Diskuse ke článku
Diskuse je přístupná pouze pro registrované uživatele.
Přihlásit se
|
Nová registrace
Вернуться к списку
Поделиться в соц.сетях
══════
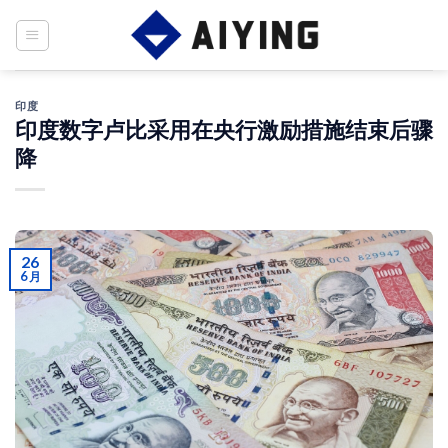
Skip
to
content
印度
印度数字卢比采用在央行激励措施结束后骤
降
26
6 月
══════
> _Exercise goal_
The reply should consist solely of the lines above from the one that has "Diskuse ke článku" through the one that has "Поделиться в соц.сетях", reproduced exactly.

> _Exercise output_
Diskuse ke článku
Diskuse je přístupná pouze pro registrované uživatele.
Přihlásit se
|
Nová registrace
Вернуться к списку
Поделиться в соц.сетях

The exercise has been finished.